§ **YOUR ASSIGNMENT**
From the records below, copy the lines that include "work".

§ **DATA PROVIDED**

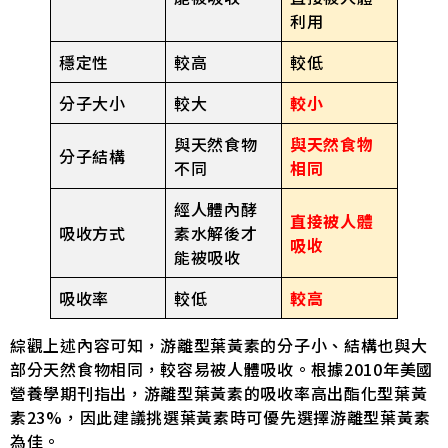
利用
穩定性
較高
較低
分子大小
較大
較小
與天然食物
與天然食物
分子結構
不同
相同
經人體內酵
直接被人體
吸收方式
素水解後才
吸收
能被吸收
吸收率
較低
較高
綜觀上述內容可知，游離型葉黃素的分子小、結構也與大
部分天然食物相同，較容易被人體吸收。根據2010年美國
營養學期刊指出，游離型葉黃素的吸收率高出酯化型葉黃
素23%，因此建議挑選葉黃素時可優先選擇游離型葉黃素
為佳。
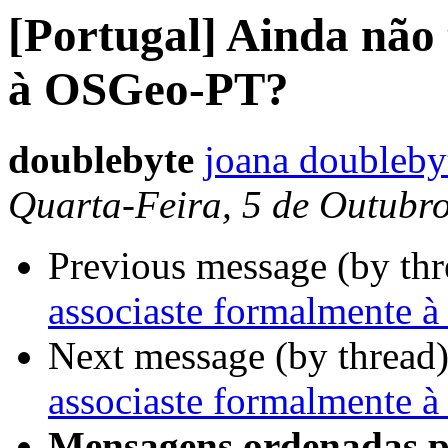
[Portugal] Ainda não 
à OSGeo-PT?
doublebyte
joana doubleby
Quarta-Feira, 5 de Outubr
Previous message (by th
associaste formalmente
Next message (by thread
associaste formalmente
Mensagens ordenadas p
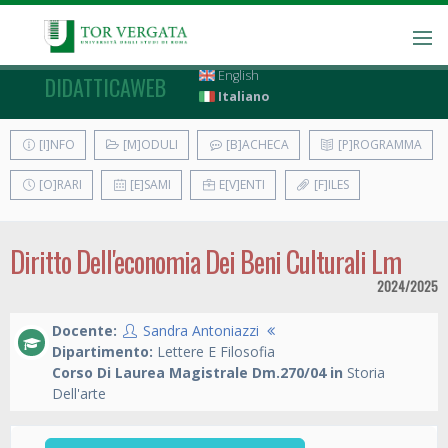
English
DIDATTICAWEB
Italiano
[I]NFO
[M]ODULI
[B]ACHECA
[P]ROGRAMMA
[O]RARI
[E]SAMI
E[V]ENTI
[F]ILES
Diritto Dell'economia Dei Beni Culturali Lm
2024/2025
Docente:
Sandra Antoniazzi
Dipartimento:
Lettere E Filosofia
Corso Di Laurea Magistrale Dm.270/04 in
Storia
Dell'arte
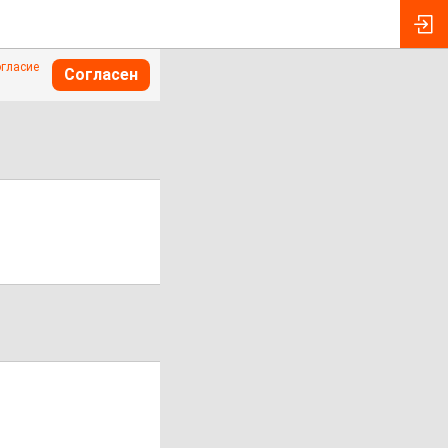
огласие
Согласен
...
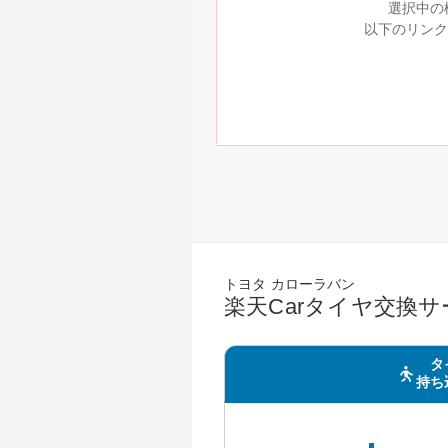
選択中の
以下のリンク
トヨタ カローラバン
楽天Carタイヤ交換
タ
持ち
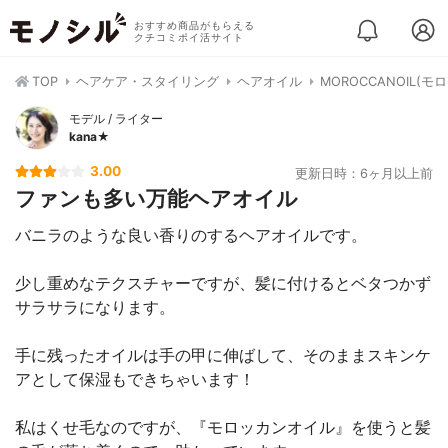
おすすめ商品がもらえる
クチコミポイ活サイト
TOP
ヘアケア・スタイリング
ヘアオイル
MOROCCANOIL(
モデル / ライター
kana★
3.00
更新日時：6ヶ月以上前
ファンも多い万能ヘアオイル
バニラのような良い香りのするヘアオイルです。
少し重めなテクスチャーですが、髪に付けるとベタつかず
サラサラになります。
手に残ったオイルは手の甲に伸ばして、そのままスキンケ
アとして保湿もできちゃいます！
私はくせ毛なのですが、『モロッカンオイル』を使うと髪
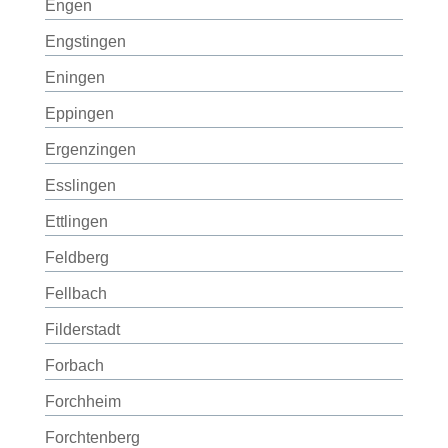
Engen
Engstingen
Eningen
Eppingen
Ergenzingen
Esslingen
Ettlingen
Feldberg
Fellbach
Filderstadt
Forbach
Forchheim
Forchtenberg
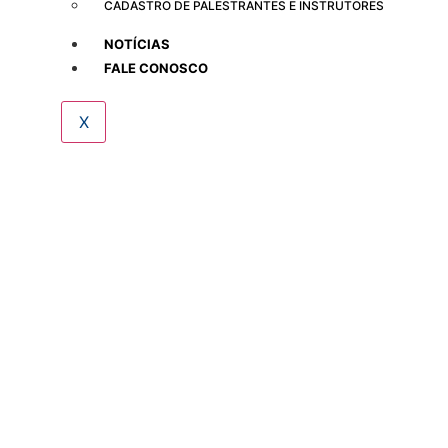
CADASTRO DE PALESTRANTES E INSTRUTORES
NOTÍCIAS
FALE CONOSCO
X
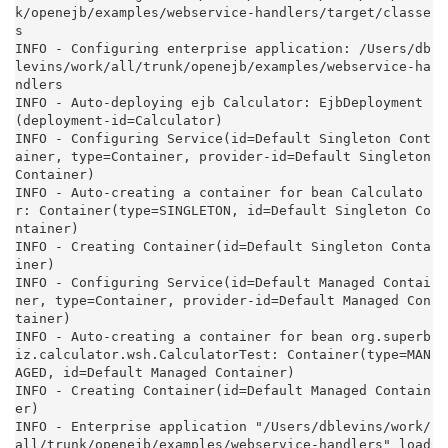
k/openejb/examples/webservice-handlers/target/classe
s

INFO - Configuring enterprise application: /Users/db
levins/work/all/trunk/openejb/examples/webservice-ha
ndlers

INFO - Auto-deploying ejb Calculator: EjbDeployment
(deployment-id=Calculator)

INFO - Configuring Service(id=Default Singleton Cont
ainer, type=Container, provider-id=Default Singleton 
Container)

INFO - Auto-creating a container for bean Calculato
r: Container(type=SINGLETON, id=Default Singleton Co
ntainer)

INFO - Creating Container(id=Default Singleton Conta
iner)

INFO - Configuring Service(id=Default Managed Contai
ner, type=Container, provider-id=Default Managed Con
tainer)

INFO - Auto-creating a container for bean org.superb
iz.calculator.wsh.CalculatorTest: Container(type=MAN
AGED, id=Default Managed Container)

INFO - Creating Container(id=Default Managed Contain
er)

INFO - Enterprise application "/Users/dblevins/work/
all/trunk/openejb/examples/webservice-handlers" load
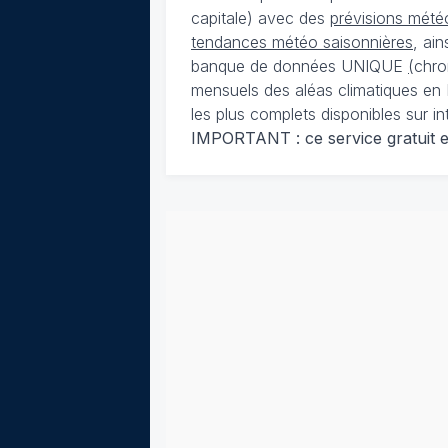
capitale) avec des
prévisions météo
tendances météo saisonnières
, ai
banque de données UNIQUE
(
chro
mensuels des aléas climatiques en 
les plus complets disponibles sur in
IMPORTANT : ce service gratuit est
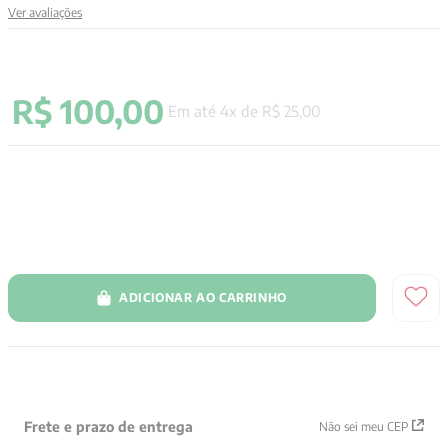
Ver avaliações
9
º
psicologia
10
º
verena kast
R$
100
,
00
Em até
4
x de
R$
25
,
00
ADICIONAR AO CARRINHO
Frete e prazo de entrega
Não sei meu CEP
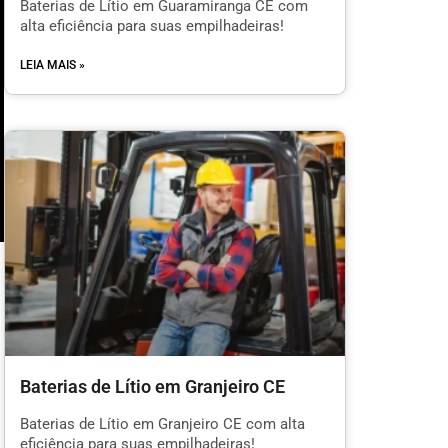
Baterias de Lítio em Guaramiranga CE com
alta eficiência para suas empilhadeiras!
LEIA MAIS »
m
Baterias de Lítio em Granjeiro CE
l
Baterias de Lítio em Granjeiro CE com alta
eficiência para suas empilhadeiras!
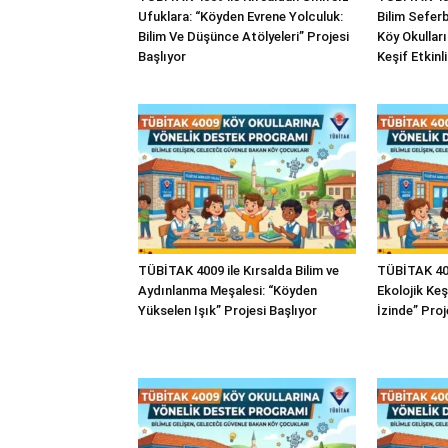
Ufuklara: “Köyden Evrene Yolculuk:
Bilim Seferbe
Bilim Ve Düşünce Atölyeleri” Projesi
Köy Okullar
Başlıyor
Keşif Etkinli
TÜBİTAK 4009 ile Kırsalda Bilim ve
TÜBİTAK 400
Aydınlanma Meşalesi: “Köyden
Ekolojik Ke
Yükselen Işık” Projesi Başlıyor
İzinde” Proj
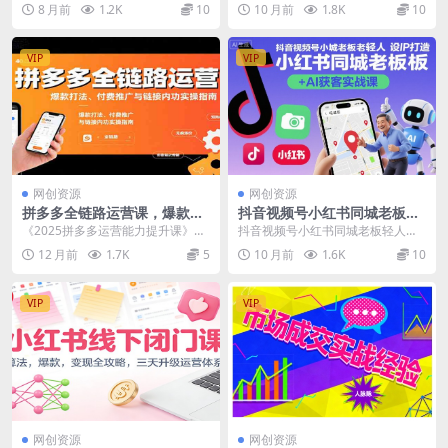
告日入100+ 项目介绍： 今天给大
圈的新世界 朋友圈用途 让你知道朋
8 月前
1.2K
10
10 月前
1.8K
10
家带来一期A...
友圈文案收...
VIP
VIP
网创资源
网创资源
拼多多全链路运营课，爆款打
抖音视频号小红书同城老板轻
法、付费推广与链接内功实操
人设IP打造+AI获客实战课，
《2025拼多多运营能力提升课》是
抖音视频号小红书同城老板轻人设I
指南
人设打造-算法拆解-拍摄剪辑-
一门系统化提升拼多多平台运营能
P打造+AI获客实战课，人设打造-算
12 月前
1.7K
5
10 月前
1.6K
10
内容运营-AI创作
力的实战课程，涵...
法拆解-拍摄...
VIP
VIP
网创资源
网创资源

§ **ANSWER TO THIS EXERCISE**
levins/work/all/trunk/openejb/examples/webservice-ha
INFO - Enterprise application "/Users/dblevins/work/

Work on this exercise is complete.